An Experiment in Content Categorization: Human Judgment Still Best, For Now
By: Zoe Corneli
Guest blogger: Zoe Corneli. I’m an online news editor at The Bay Citizen, but I also have a little bit of the tech bug — no pun intended. I’ll be guest blogging here at The Sandbox periodically.
One of the many tasks involved in putting together a news website is figuring out how to categorize your content. Not only do topics help with search-engine optimization, but done right, they are also a critical component of site navigation and user experience.
When The Bay Citizen launched in May, we started out with a manual system, in which editors create a set of topics and assign them to stories by hand. But we were concerned that our topics might not match up with those that are standard on the Internet, or might get too messy as we added to the list over time. We also figured we could save ourselves a lot of work by finding a way to automate the process.
After a little digging, I came upon OpenCalais, a project of Thomson Reuters. OpenCalais uses categories from the International Press Telecommunications Council — the elusive “universal” topics used across the news business and the Web — and generates topics and tags using a free, open-source “extraction engine.” You can try it here — paste in any piece of text and hit “submit” to see what metadata it comes up with.
We ran a test to see how OpenCalais would work for The Bay Citizen. Dan McComas, our lead software architect, drew up a spreadsheet of what topics the OpenCalais system would have assigned to all our existing content. Some of the results were pretty spot-on — the story “Smartphones Flunk for Blind Users” got the topic “Technology_Internet” — but others were just kind of weird: a piece called “The Mai Tai Was Invented in Oakland, Not Hawaii” was assigned to “Sports” (granted, that’s a tricky one — the piece covers a variety of different subjects and makes mention of the Raiders and the Yankees). And a surprising number of stories were given no recommended topic at all.
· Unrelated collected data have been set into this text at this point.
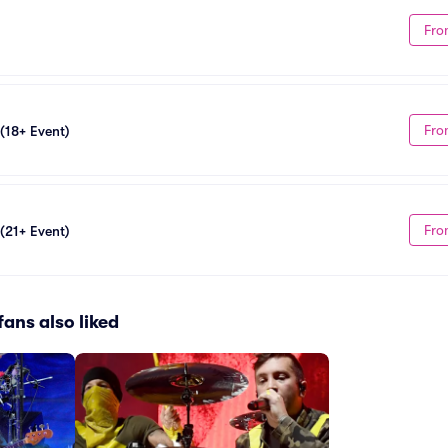
Fro
Fro
 (18+ Event)
Fro
 (21+ Event)
fans also liked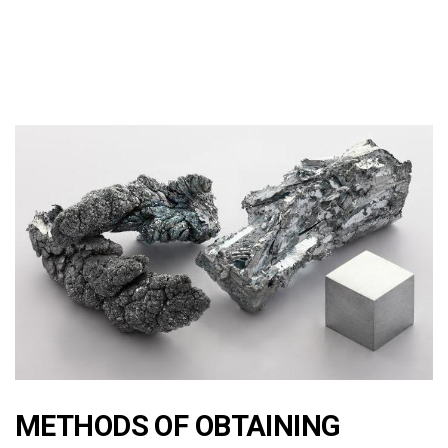
METHODS OF OBTAINING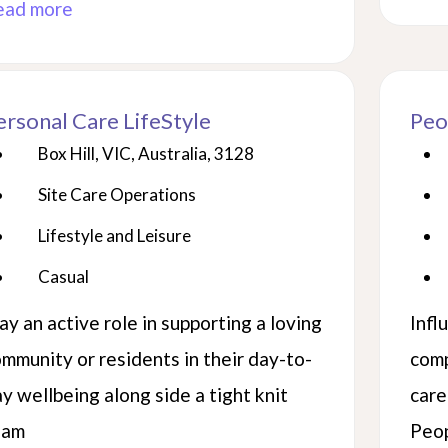
ead more
ersonal Care LifeStyle
Peo
Box Hill, VIC, Australia, 3128
Site Care Operations
Lifestyle and Leisure
Casual
ay an active role in supporting a loving
Infl
mmunity or residents in their day-to-
comp
y wellbeing along side a tight knit
care
eam
Peop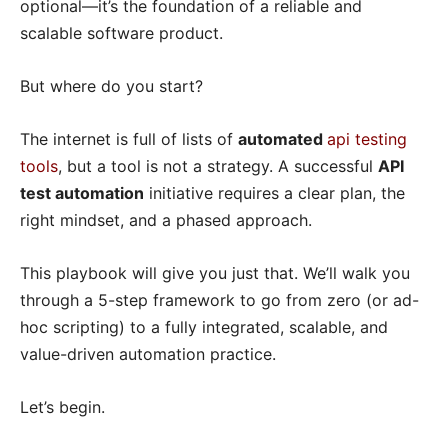
optional—it’s the foundation of a reliable and
scalable software product.
But where do you start?
The internet is full of lists of
automated
api testing
tools
, but a tool is not a strategy. A successful
API
test automation
initiative requires a clear plan, the
right mindset, and a phased approach.
This playbook will give you just that. We’ll walk you
through a 5-step framework to go from zero (or ad-
hoc scripting) to a fully integrated, scalable, and
value-driven automation practice.
Let’s begin.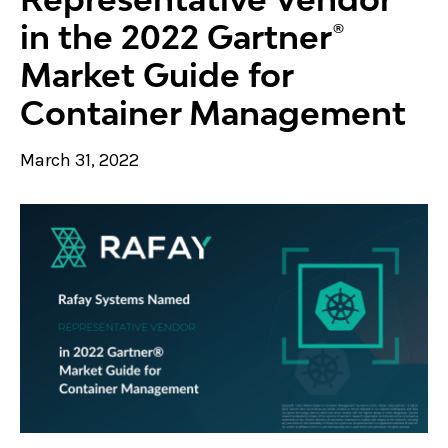
in the 2022 Gartner®
Market Guide for
Container Management
March 31, 2022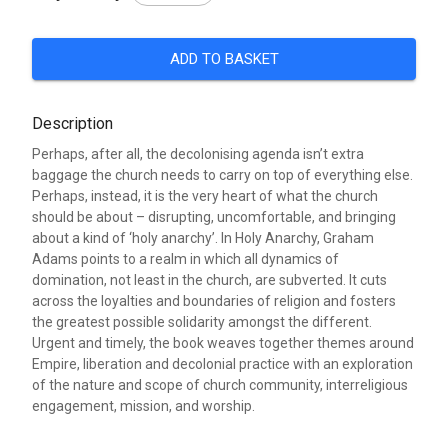
ADD TO BASKET
Description
Perhaps, after all, the decolonising agenda isn’t extra
baggage the church needs to carry on top of everything else.
Perhaps, instead, it is the very heart of what the church
should be about – disrupting, uncomfortable, and bringing
about a kind of ‘holy anarchy’. In Holy Anarchy, Graham
Adams points to a realm in which all dynamics of
domination, not least in the church, are subverted. It cuts
across the loyalties and boundaries of religion and fosters
the greatest possible solidarity amongst the different.
Urgent and timely, the book weaves together themes around
Empire, liberation and decolonial practice with an exploration
of the nature and scope of church community, interreligious
engagement, mission, and worship.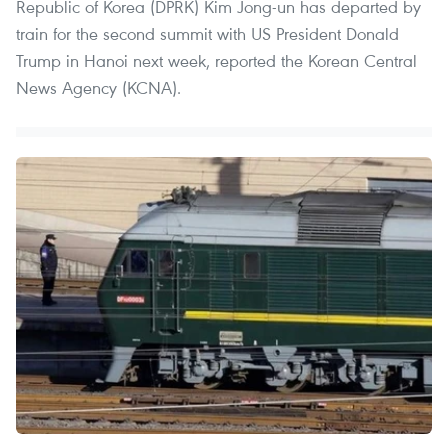
Republic of Korea (DPRK) Kim Jong-un has departed by
train for the second summit with US President Donald
Trump in Hanoi next week, reported the Korean Central
News Agency (KCNA).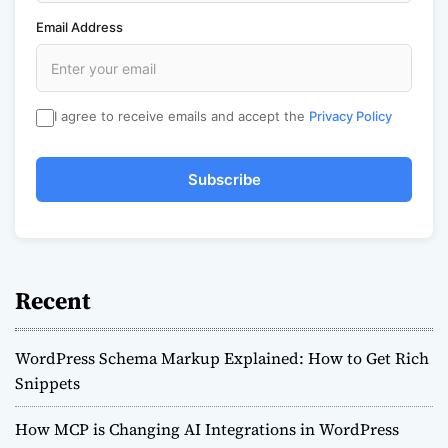
Email Address
I agree to receive emails and accept the
Privacy Policy
Subscribe
Recent
WordPress Schema Markup Explained: How to Get Rich
Snippets
How MCP is Changing AI Integrations in WordPress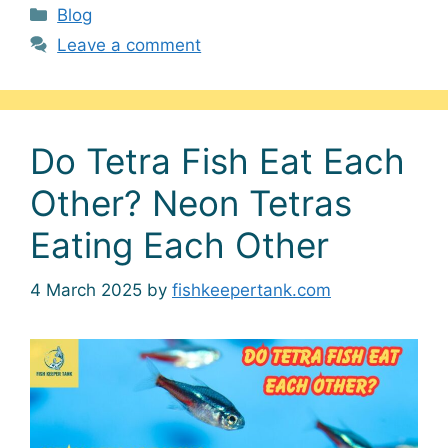
Categories
Blog
Leave a comment
Do Tetra Fish Eat Each
Other? Neon Tetras
Eating Each Other
4 March 2025
by
fishkeepertank.com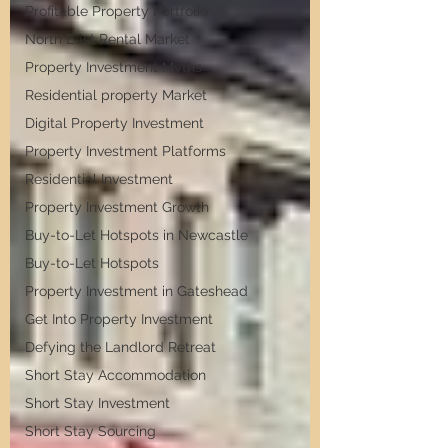
Profitable Property Portfolio
North East Rental Market
Property Investment Myths
Residential property Market
Digital Property Investment
Property Investment Platforms
Residential Investment
Property Investment Growth
Buy-to-Let Hotspots in Newcastle
Buy-to-Let Hotspots
Property Investment in Gateshead
Get Into Property Investment
Defying the Landlord Retreat
Short Stay Accommodation
Short Stay Investment
Short Stay Sourcing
In the end, we decided that, while interesting, OpenCalais’ categorization wasn’t better than our in-house topic-assignment system. As we’ve produced more content, our library of topics has grown, so that now we rarely need to add new ones. I’m still hopeful that we might find a way to introduce more automation into the process — and to generate and use richer metadata in general — but for now, plain old human judgment is still our best tool when it comes to categorization.
I’d be interested to hear about how other publishers are making use of the OpenCalais technology, or finding other solutions to the categorization question.